Tabooo.id: Edge – Coba bayangin, Reog Ponorogo ikon kebanggaan Jawa Timur, penari gagah dengan kepala singa dan bulu merak menjulang sekarang malah jadi simbol proyek bermasalah.
Kalau barongan itu hidup, mungkin dia udah ngebanting diri ke depan kantor bupati sambil ngomel,
“Aku dijadikan monumen, tapi duitku malah ditilep!”

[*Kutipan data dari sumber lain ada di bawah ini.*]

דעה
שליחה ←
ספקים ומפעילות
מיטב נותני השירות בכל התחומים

Yes, ini bukan naskah sinetron “Azab Koruptor di Tengah Tarian Reog,” tapi berita nyata.
Komisi Pemberantasan Korupsi (KPK) resmi mendalami dugaan korupsi pembangunan Monumen Reog Ponorogo.
Juru Bicara KPK, Budi Prasetyo, bilang tim lagi ngulik kasus baru yang nyempil pas OTT minggu lalu.

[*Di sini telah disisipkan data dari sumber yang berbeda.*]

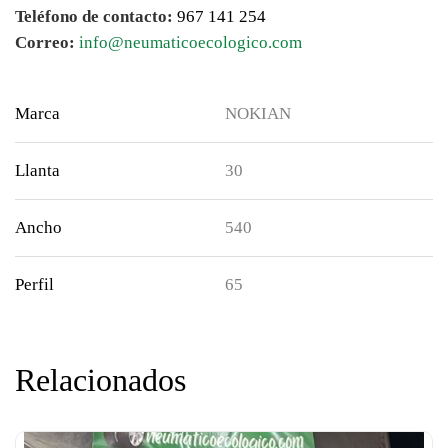
Teléfono de contacto:
967 141 254
Correo:
info@neumaticoecologico.com
Marca
NOKIAN
Llanta
30
Ancho
540
Perfil
65
Relacionados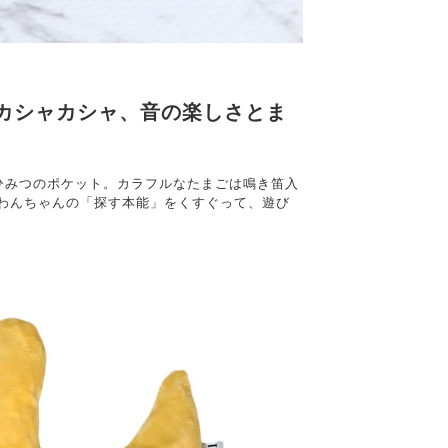
カシャカシャ、音の楽しさとま
ひみつのポケット。カラフルなたまごは鳴き笛入
 わんちゃんの「探す本能」をくすぐって、遊び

“Dari peristiwa tertangkap tangan di Ponorogo pada pekan lalu, tim mendapatkan petunjuk adanya dugaan tindak pidana korupsi lain,” katanya (Rabu, 12/11/2025).

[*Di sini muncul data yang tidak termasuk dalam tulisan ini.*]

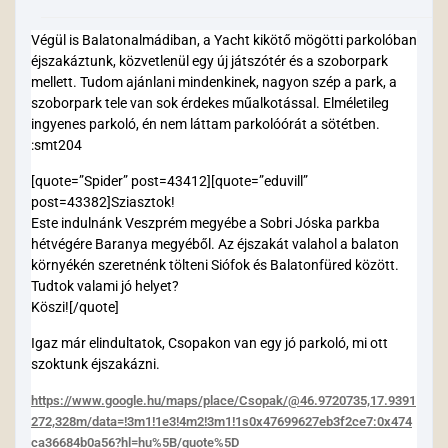
Végül is Balatonalmádiban, a Yacht kikötő mögötti parkolóban
éjszakáztunk, közvetlenül egy új játszótér és a szoborpark
mellett. Tudom ajánlani mindenkinek, nagyon szép a park, a
szoborpark tele van sok érdekes műalkotással. Elméletileg
ingyenes parkoló, én nem láttam parkolóórát a sötétben.
:smt204
[quote=”Spider” post=43412][quote=”eduvill”
post=43382]Sziasztok!
Este indulnánk Veszprém megyébe a Sobri Jóska parkba
hétvégére Baranya megyéből. Az éjszakát valahol a balaton
környékén szeretnénk tölteni Siófok és Balatonfüred között.
Tudtok valami jó helyet?
Köszi![/quote]
Igaz már elindultatok, Csopakon van egy jó parkoló, mi ott
szoktunk éjszakázni.
https://www.google.hu/maps/place/Csopak/@46.9720735,17.9391
272,328m/data=!3m1!1e3!4m2!3m1!1s0x47699627eb3f2ce7:0x474
ca36684b0a56?hl=hu%5B/quote%5D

Artinya, monumen ini belum berdiri, tapi jejak uangnya udah “menari” duluan.
“Dari RSUD ke Reog: Plot Twist yang Lebih Hebat dari Sinetron Ikatan Dinas”
Awalnya, OTT itu nyasar ke dugaan suap jabatan dan proyek pengadaan di Pemkab Ponorogo. Tapi ternyata, pas benang ditarik, keluar proyek lain: pembangunan Monumen Reog.
Kayak benang kusut, makin ditarik malah nemu simpul baru.
KPK pun menetapkan empat tersangka:
- Sugiri Sukoco, Bupati Ponorogo 2021–2030
- Agus Pramono, Sekda senior sejak 2012
- Yunus Mahatma, Direktur RSUD Dr. Harjono
- dan Sucipto, rekanan proyek swasta
Mereka ditahan 20 hari pertama di Rutan Merah Putih KPK sejak 8 November 2025.
Kalau kamu pikir, “Loh, kok bisa dari RSUD nyambung ke Reog?” ya, karena di negeri ini, korupsi kadang lebih luwes dari senam peregangan pagi.
Dari proyek kesehatan bisa nyenggol proyek budaya, dari meja dokter bisa tembus ke panggung barongan. Fleksibilitas tingkat dewa.
“Bikin Monumen Siapa yang Bangga, Siapa yang Untung?”
Pembangunan monumen mestinya buat nambah kebanggaan daerah. Tapi di Indonesia, kata “pembangunan” sering banget berubah jadi “penyelewengan.”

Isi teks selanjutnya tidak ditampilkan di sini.